> Problem description:
Below this line are records; transcribe exactly the lines between the one holding "This group is private. Send a request to" and the one holding "Clients can expect", inclusive, and omit the pictures.

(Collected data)
______

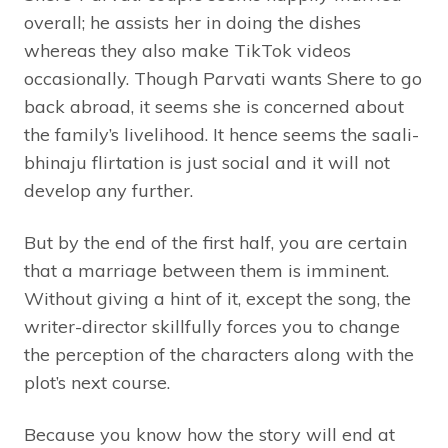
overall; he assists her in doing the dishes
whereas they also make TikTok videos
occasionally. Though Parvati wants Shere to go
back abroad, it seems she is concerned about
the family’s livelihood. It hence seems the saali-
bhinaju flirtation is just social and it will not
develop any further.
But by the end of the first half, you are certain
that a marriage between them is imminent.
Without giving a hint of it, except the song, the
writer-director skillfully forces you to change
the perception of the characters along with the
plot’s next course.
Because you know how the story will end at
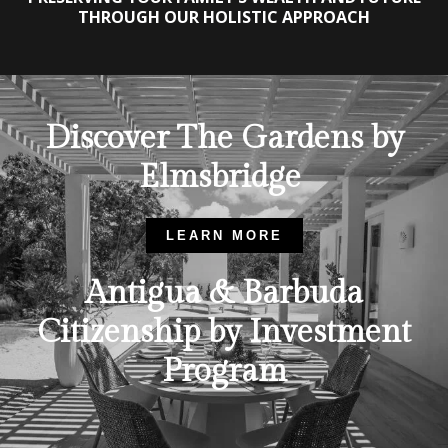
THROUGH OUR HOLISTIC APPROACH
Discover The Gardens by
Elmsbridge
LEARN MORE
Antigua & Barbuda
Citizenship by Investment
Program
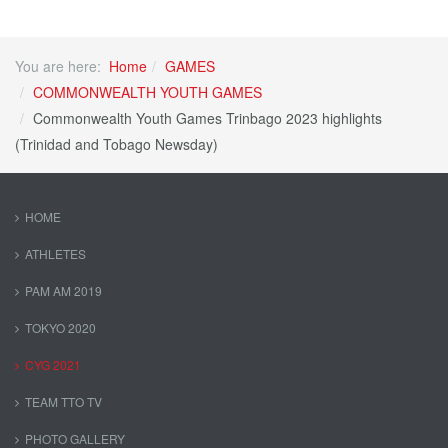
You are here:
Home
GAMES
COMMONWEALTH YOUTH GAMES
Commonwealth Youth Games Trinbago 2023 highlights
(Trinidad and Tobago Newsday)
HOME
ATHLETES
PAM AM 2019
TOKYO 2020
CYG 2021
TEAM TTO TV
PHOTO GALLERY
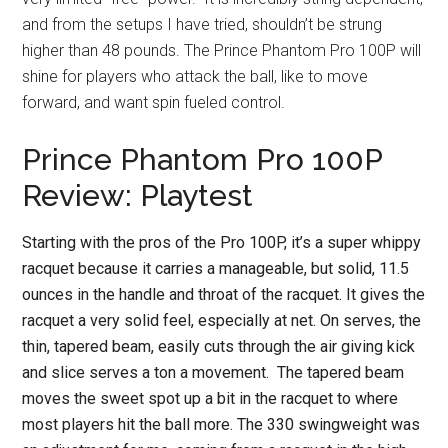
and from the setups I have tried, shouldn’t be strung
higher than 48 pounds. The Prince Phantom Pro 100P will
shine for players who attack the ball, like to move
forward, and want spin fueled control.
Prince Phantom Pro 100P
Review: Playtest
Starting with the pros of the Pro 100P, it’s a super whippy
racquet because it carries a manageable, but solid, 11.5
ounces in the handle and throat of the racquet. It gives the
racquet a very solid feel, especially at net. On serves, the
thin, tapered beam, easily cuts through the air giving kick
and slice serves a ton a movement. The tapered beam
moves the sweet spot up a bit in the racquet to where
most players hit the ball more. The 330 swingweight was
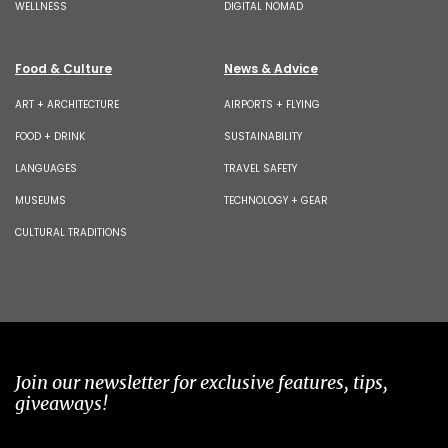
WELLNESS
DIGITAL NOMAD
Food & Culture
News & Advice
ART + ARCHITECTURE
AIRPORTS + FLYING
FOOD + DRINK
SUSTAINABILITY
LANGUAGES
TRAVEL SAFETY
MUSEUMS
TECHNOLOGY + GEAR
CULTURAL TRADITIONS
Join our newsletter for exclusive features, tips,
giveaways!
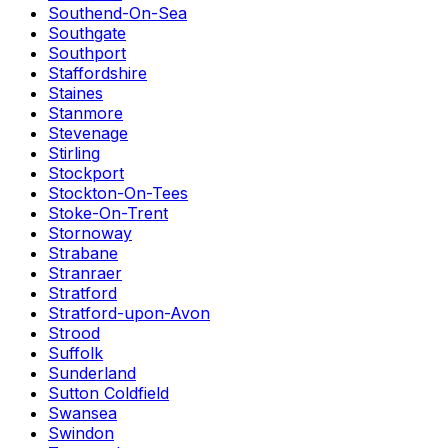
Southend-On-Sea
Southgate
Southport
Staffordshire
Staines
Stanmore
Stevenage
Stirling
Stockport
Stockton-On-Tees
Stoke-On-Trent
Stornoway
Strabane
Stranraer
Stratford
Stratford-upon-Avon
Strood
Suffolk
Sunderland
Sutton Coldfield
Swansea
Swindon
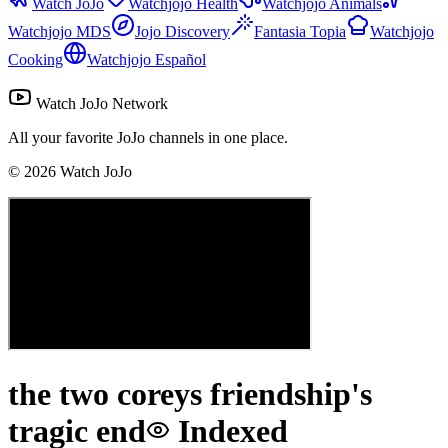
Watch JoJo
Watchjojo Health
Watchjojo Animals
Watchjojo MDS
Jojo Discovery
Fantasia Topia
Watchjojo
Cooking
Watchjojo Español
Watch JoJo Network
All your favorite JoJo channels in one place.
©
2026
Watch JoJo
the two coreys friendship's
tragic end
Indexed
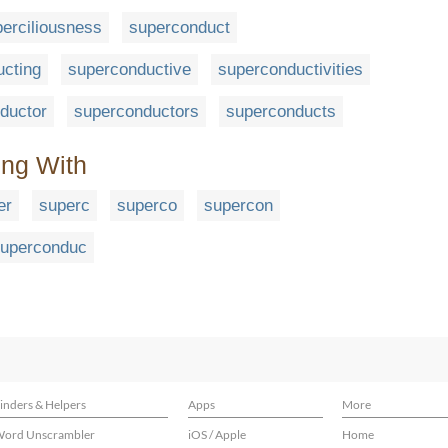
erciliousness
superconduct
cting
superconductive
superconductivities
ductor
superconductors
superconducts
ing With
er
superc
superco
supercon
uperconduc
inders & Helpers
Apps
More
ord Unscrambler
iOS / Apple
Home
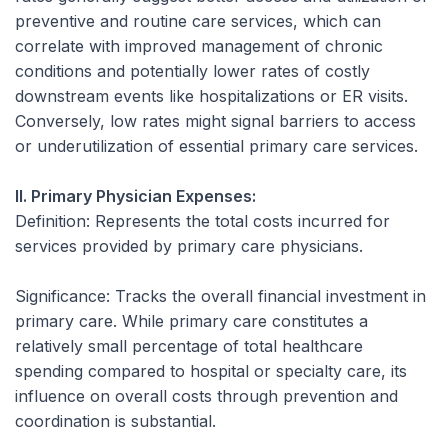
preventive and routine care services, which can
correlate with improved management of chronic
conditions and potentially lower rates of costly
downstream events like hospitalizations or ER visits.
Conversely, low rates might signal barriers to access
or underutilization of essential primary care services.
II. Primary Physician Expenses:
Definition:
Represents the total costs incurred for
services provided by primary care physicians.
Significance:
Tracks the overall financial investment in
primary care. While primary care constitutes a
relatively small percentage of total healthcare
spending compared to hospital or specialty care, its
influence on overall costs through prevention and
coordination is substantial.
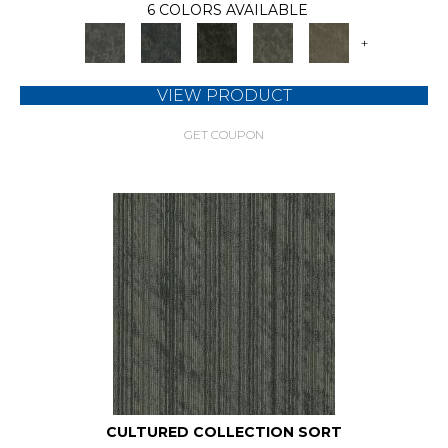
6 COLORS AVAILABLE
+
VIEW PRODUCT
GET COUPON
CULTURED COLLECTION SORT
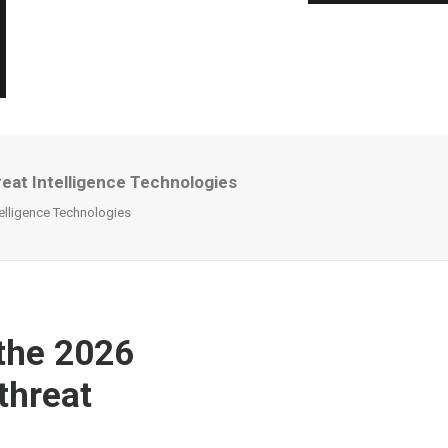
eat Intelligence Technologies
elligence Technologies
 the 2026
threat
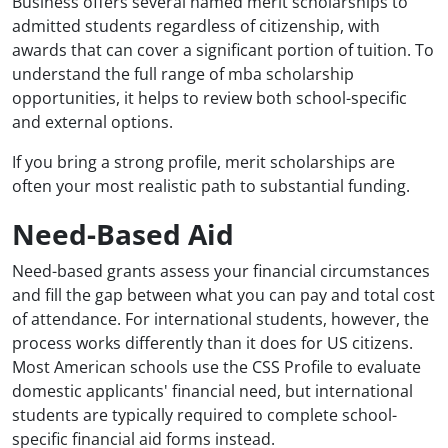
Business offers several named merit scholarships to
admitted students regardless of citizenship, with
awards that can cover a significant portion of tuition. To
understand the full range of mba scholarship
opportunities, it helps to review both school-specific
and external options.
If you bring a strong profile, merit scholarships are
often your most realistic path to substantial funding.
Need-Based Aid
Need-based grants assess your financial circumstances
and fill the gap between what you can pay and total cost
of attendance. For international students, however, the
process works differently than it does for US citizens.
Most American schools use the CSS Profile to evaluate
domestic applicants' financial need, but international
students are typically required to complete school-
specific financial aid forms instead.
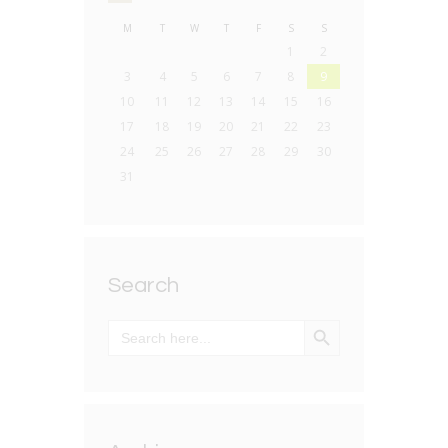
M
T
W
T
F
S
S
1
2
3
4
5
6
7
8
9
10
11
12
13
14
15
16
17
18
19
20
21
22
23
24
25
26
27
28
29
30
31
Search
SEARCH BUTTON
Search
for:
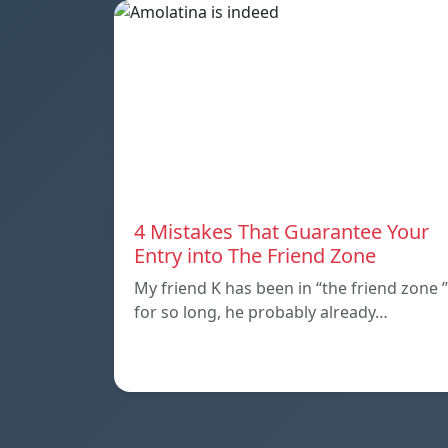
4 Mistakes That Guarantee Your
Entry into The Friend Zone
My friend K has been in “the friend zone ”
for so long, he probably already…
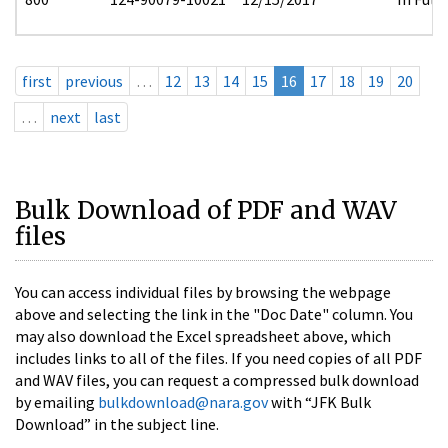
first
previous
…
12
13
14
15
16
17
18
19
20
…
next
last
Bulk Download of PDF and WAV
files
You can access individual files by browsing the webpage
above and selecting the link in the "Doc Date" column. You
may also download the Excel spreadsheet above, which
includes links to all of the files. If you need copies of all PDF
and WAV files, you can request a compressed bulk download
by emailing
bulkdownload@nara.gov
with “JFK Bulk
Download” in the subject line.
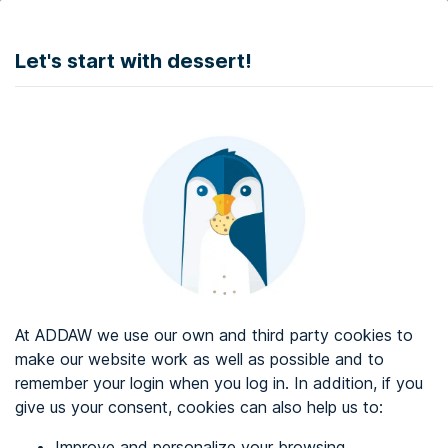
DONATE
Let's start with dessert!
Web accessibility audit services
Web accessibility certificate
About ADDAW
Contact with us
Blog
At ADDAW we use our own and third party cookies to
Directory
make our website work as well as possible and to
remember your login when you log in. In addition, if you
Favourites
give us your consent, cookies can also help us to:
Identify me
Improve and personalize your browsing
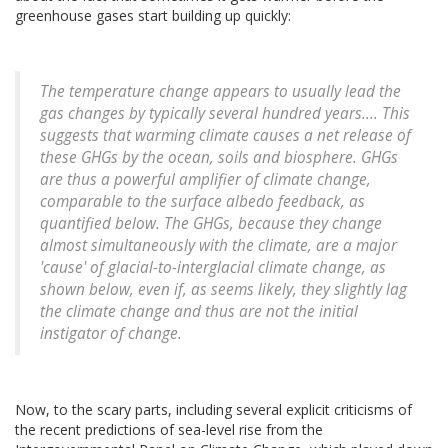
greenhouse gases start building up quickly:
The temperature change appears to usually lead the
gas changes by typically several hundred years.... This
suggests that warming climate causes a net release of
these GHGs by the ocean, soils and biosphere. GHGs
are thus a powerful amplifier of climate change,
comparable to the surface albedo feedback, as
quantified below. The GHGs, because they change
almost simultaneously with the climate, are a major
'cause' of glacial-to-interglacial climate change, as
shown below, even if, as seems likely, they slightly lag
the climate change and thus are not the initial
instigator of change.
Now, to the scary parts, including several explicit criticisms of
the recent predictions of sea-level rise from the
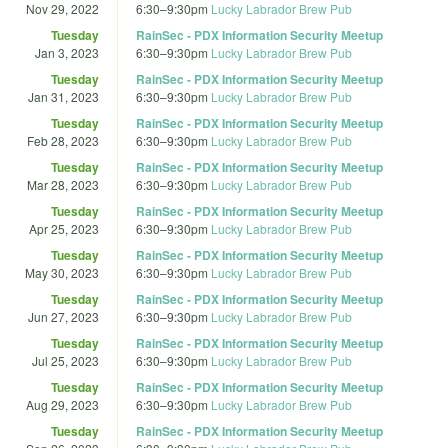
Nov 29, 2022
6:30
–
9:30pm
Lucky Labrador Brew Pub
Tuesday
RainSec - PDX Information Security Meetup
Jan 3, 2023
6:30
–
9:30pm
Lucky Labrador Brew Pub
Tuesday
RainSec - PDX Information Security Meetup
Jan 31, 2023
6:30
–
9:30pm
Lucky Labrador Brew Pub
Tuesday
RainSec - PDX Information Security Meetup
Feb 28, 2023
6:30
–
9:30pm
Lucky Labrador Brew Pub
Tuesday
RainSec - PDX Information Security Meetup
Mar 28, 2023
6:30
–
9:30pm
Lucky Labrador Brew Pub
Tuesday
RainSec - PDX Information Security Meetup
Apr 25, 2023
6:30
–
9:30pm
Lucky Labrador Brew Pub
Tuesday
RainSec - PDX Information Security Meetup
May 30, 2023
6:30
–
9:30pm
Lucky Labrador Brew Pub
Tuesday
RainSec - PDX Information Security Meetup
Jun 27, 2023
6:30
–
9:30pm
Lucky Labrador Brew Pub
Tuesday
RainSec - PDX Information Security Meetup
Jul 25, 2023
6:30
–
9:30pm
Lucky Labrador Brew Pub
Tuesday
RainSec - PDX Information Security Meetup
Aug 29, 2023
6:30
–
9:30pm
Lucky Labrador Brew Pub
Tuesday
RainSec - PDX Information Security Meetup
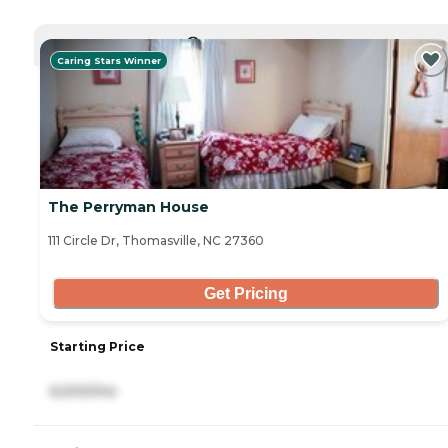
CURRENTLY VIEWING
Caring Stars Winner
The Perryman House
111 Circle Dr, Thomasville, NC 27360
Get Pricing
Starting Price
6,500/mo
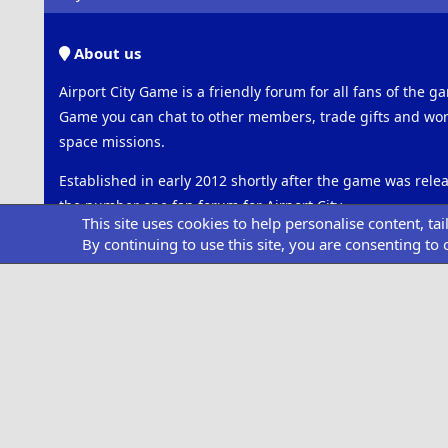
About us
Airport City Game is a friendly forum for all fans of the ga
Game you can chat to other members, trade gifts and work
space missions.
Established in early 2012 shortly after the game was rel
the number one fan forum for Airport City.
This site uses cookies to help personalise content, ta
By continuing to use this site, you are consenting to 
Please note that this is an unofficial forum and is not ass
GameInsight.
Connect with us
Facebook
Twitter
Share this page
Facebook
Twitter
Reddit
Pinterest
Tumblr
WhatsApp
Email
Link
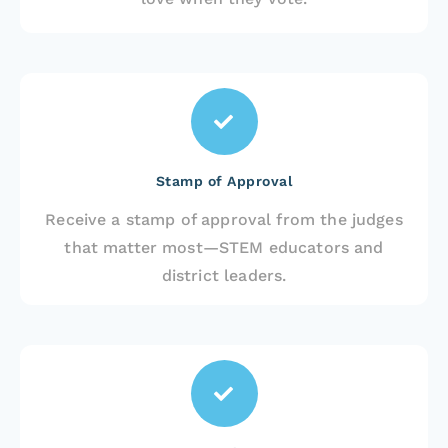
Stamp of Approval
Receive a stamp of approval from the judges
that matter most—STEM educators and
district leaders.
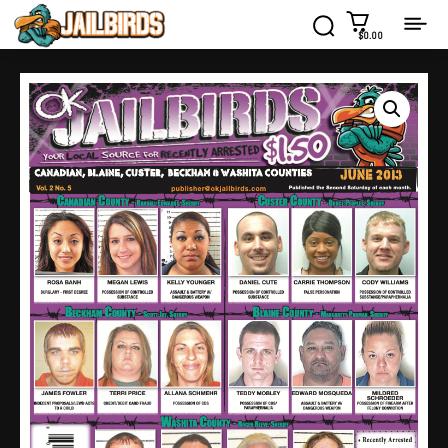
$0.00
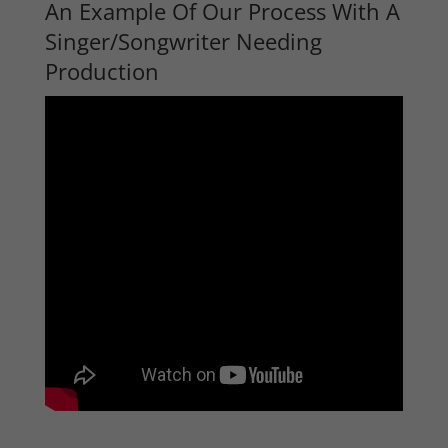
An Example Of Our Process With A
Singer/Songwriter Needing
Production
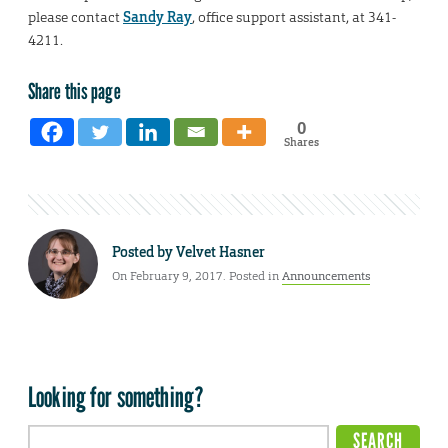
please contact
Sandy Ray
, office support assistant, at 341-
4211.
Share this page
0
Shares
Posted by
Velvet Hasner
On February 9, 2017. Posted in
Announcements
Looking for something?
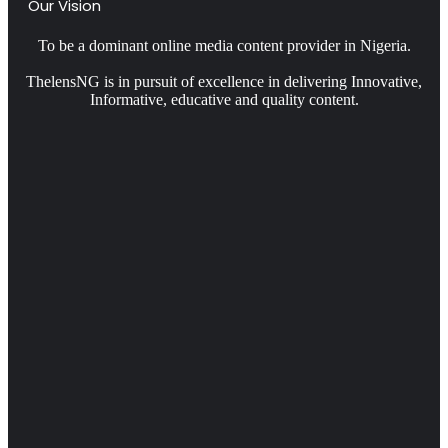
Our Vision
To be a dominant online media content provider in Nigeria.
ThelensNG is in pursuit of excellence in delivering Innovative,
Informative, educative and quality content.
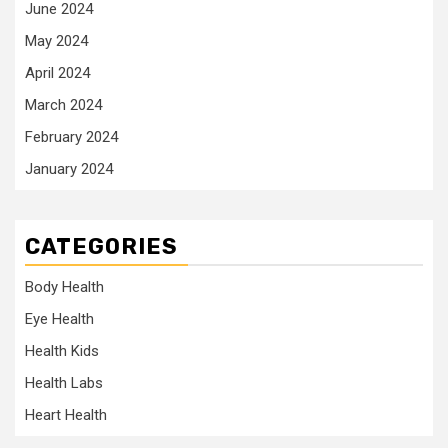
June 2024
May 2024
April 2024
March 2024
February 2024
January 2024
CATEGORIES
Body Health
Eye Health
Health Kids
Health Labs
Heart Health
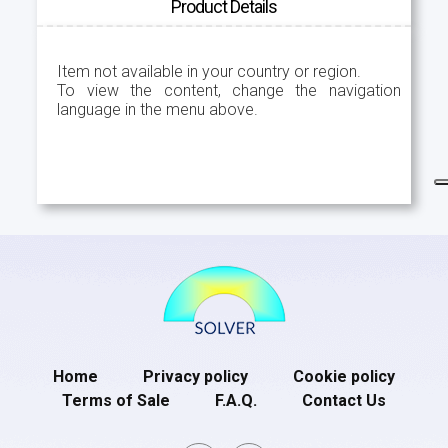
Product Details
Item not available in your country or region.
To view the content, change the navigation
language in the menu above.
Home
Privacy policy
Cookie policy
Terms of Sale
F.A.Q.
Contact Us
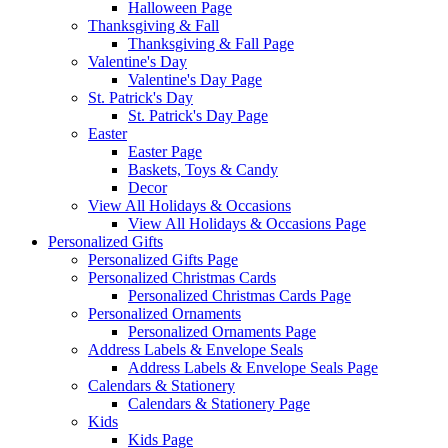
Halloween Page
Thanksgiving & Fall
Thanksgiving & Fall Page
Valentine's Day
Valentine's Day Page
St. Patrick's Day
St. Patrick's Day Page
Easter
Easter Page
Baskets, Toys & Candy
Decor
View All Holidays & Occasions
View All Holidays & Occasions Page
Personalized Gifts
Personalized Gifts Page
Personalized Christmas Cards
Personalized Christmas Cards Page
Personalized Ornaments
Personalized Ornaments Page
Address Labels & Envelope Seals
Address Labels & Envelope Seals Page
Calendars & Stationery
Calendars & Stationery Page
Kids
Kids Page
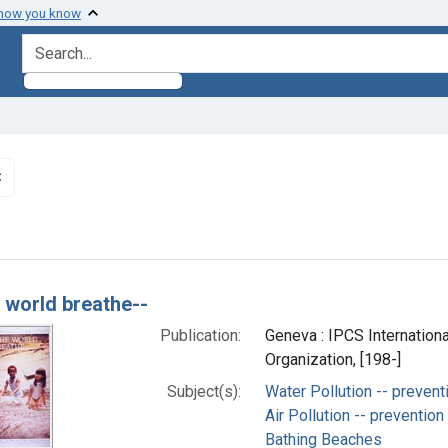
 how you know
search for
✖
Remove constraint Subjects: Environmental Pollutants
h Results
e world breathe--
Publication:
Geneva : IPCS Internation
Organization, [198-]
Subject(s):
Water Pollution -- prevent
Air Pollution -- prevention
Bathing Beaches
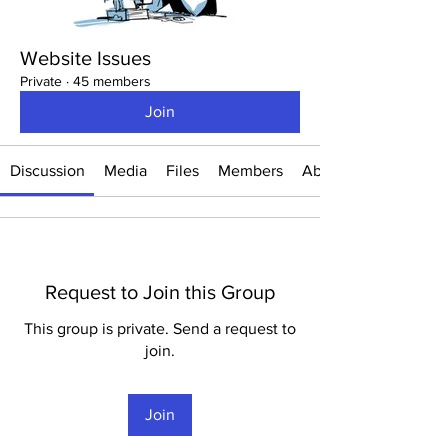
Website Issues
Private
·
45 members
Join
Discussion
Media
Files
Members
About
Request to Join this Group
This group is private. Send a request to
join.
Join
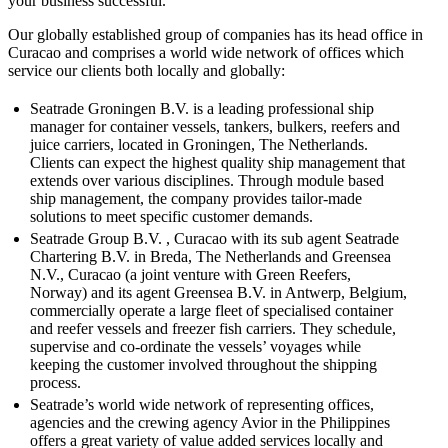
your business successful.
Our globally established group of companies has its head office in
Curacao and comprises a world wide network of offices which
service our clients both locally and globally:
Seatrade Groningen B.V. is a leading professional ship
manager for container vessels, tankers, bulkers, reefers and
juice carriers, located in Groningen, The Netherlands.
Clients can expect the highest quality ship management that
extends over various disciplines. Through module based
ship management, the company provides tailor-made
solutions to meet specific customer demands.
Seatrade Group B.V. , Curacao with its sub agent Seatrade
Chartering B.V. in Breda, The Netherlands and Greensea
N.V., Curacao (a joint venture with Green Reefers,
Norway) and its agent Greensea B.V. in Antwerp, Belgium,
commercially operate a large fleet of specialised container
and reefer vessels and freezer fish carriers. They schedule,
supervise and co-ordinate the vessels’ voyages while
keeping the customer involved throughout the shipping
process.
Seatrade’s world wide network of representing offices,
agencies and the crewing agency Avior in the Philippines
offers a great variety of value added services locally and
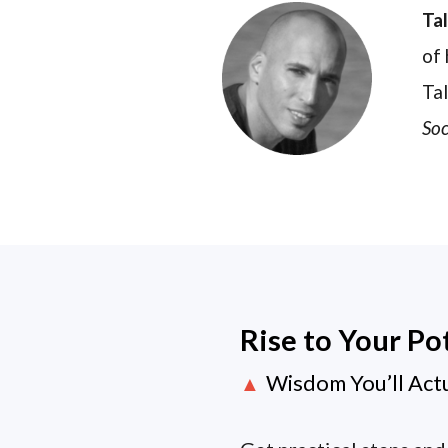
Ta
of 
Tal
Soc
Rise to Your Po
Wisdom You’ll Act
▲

______

> Reply to the exercise:
This group is private. Send a request to
join.
Join
your business successful.
Our globally established group of companies has its head office in
Curacao and comprises a world wide network of offices which
service our clients both locally and globally:
Seatrade Groningen B.V. is a leading professional ship
manager for container vessels, tankers, bulkers, reefers and
juice carriers, located in Groningen, The Netherlands.
Clients can expect the highest quality ship management that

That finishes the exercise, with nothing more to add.